Elsewhere, Russian wheat prices climbed for the 11th straight week, with 12.5% protein product out of Black Sea ports for nearby movement trading at $304 USD/MT (or $8.30 USD/bu, $10.50 CAD/bu, and $385 CAD/MT if converting metric tonnes to bushels). Contrasting this is the reality that Russian wheat exports so far in their 2021/22 crop year (which started July 1) are tracking 22% behind last year’s pace, mostly because of the smaller harvest, as well as export taxes changing weekly making it incredibly complicated to do forward-contract business. Add in some reports that spring wheat acres there are being abandoned, and it’s no wonder wheat prices there continue to climb.
Coming home, this past week, Agriculture Canada updated its supply and demand tables, using Statistic Canada’s satellite-based production estimates that were released the week previous (which I discussed in last week’s Wheat Market Insider column). Like many other reports we’re seeing, AAFC’s September tables acknowledge the drastic impact that 94% of all Western Canada experiencing drought this year has on both production, and therefore the demand side of the balance sheet. Ultimately, AAFC now estimates that total available inventories of all grain, oilseeds, and pulse crops in Canada, by the end of the 2021/22 crop year, will be a new record low.
Leaning into the numbers, for non-durum wheat, 2020/21 old crop exports and domestic use were lowered by nearly 700,000 MT combined, which raised ending stocks by an equivalent amount, and therefore, provides a bit more wheat to carry over into the 2021/22 crop year. Ag Canada took this extra supply and expanded new crop exports by 1.5 MMT from their previous estimate to now sit at 12.5 MMT, but lowered domestic use by nearly 500,000 MT.

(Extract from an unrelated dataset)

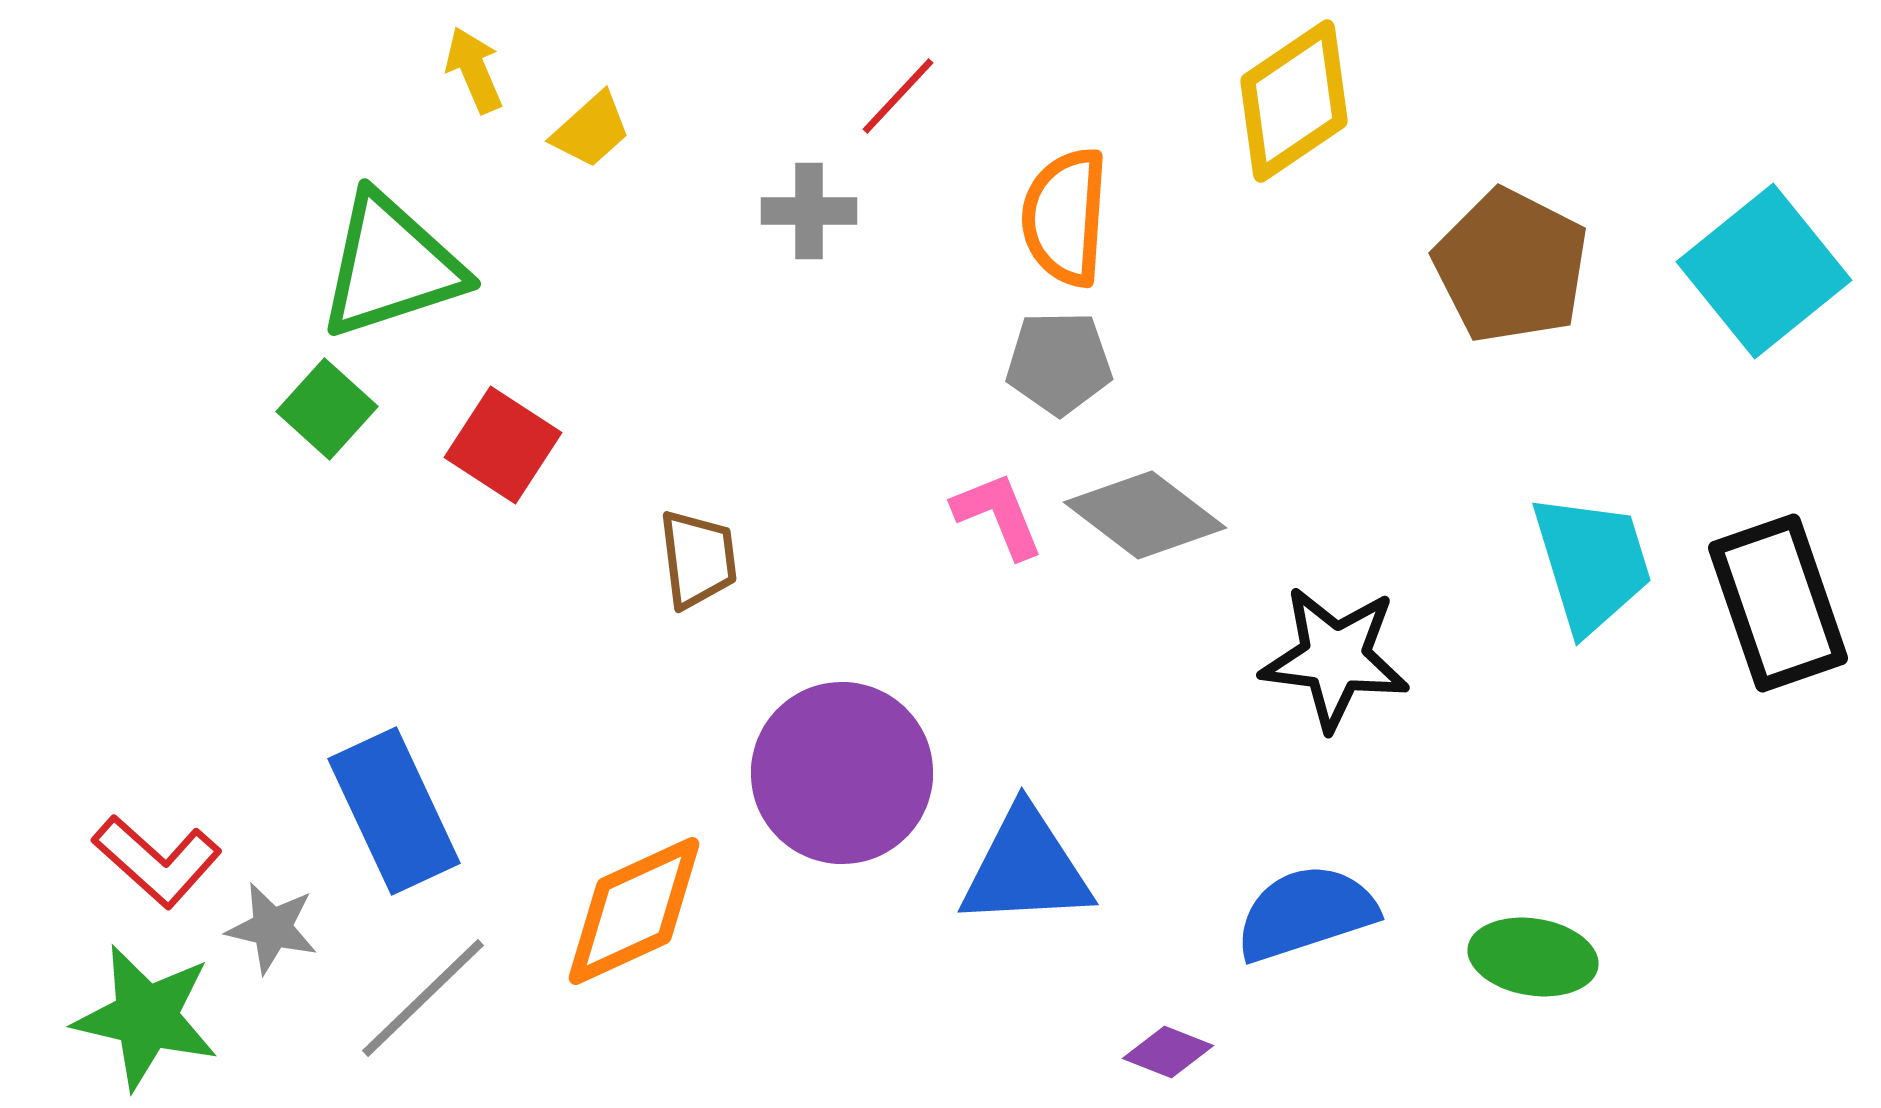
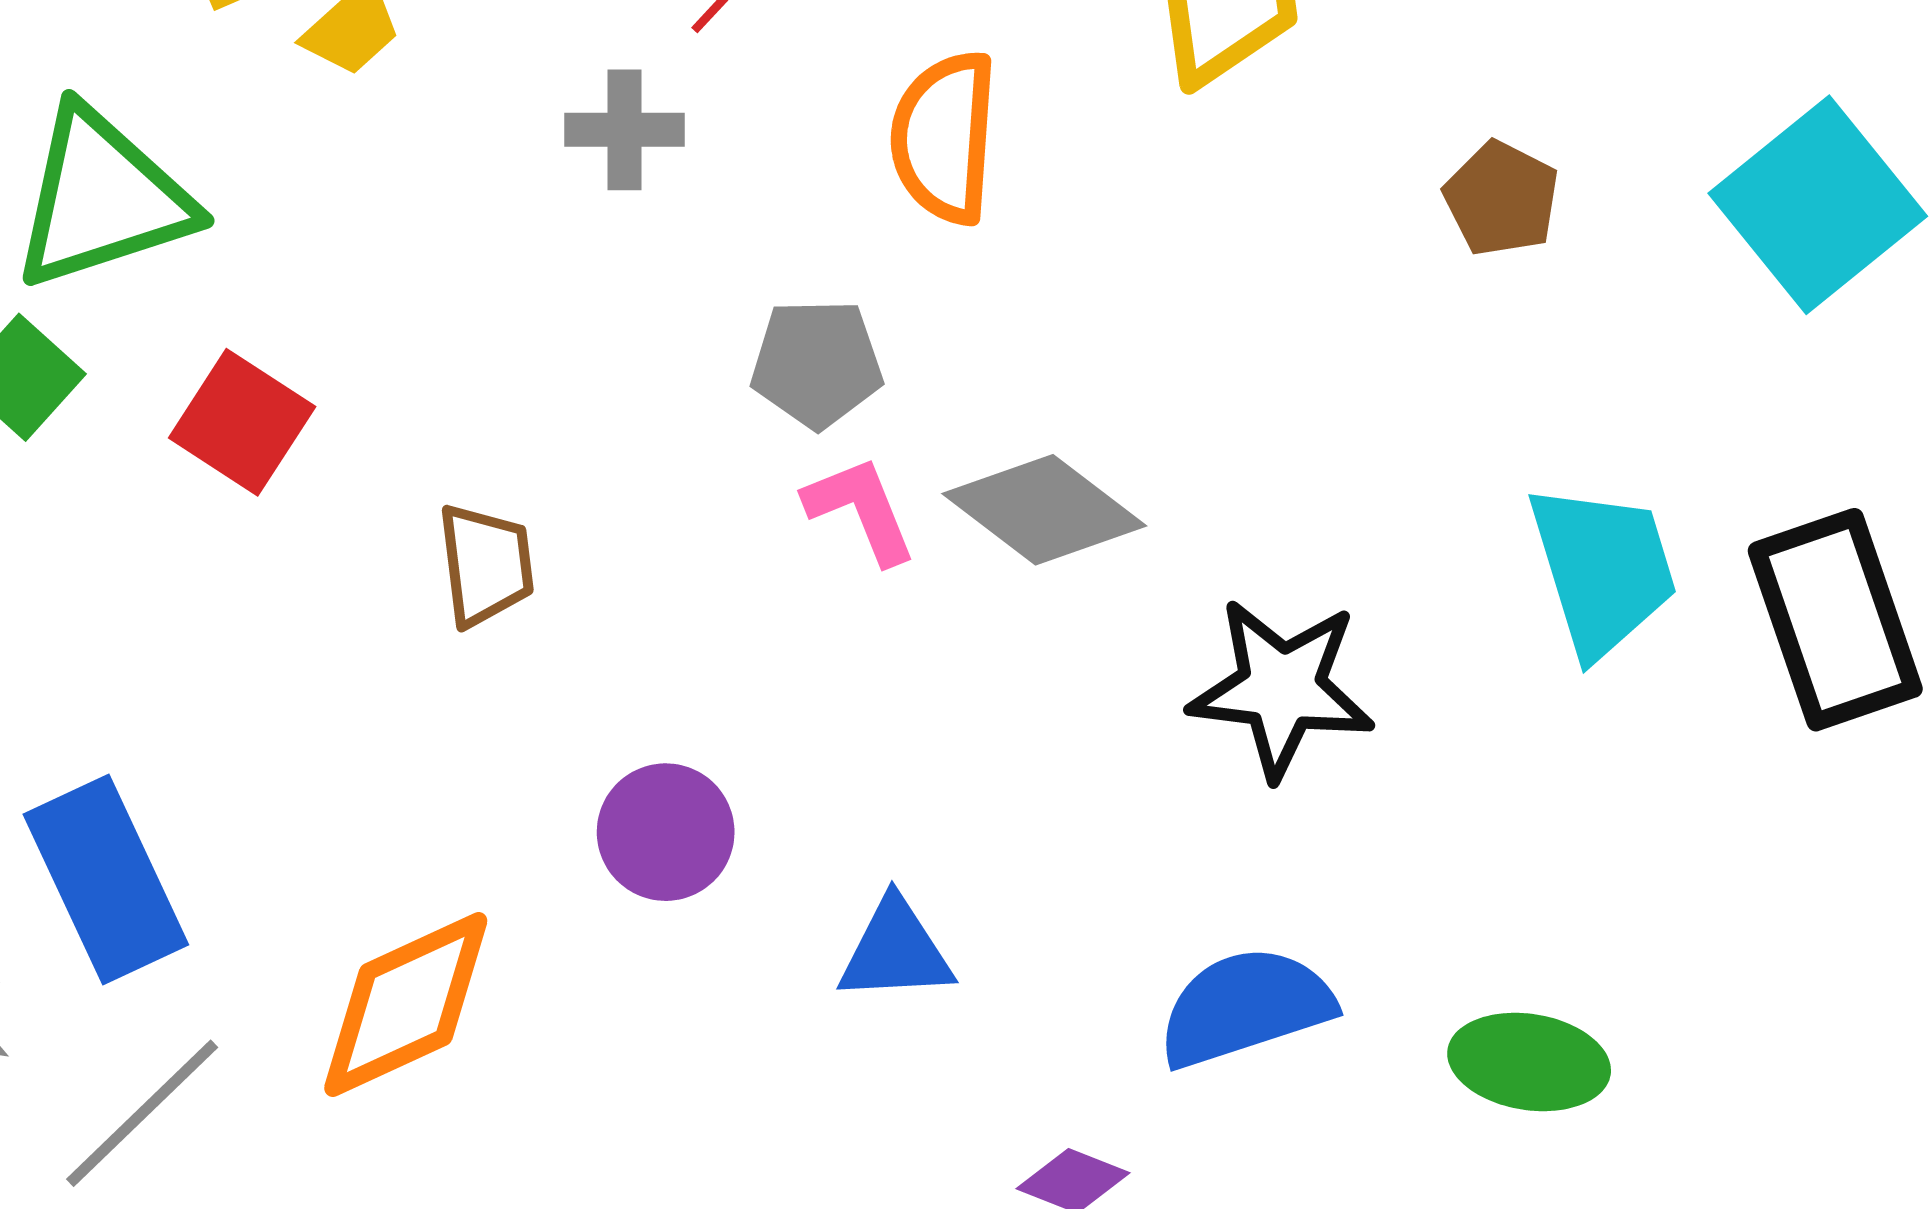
brown pentagon: (1511, 266) -> (1502, 199), size x0.6
gray pentagon: (1059, 363) -> (817, 364), moved
purple circle: (842, 773) -> (666, 832), size x0.6
blue triangle: (1026, 868) -> (896, 951), size x0.7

This all adds up to 2021/22 ending stocks now sitting at 3.5 MMT, 1.5 MMT higher than what the AAFC was forecasting just a month ago. That said, they did not change their price forecast, and I continue to look at 2007/08 as a comparable year in terms of pricing opportunities.
For durum, an extra 78,000 MT in old crop carry-out was found by Agriculture Canada, due to old crop exports being lowered to 5.77 MMT (still a new record!). However, with AgCanada using StatsCan’s 3.55 MMT 2021/22 harvest number (versus the 3.83 MMT estimate AAFC used in their August report), total durum inventories were lowered yet again to an extremely tight 450,000 MT. Worth noting is that, despite the production drop, 2021/22 exports were stayed at 3.1 MMT, which is largely a function of the tight global durum balance sheet. That said, I expect durum prices to creep up a bit higher as we move into fall as buyers get past their harvest-time contracts and start to get coverage for their winter and spring shipping windows.
While this is the “Wheat Market Insider” column, it’s worth acknowledging some of the significant updates to the canola balance sheet, namely from years past. Digging in, AAFC raised 2019/20 ending stocks by over 300,000 MT, which, combined with the Ag Canada finding an extra 750,000 MT from Harvest 2020, meant that 2020/21 carryout was raised by more than 1 MMT to now sit at 1.77 MMT. Nonetheless, the much smaller 2021 canola harvest means 2021/22 carryout is estimated at just 500,000 MT.
Also of note, compared to last month’s August estimates, AAFC’s forecasted average prices for all pulses and specialty crops in 2021/22 were increased by 28% - 65% (or $220 - $500 CAD/MT): Average prices for peas were raised 65% month-over-month to $580 ($15.80 CAD/bushel); Lentils up 46% to $1,000 (45.5¢ CAD/lbs); Chickpeas up 43% to $985 (45¢); Mustard up 28% to $1,200 (54.5¢), Canary seed up 49% to $1,060 (48¢)! As a reminder, these are estimated average prices over the entire crop year, which means the top will likely be higher than what AAFC is projected (and evidenced by the reality that prices today are already higher than these values).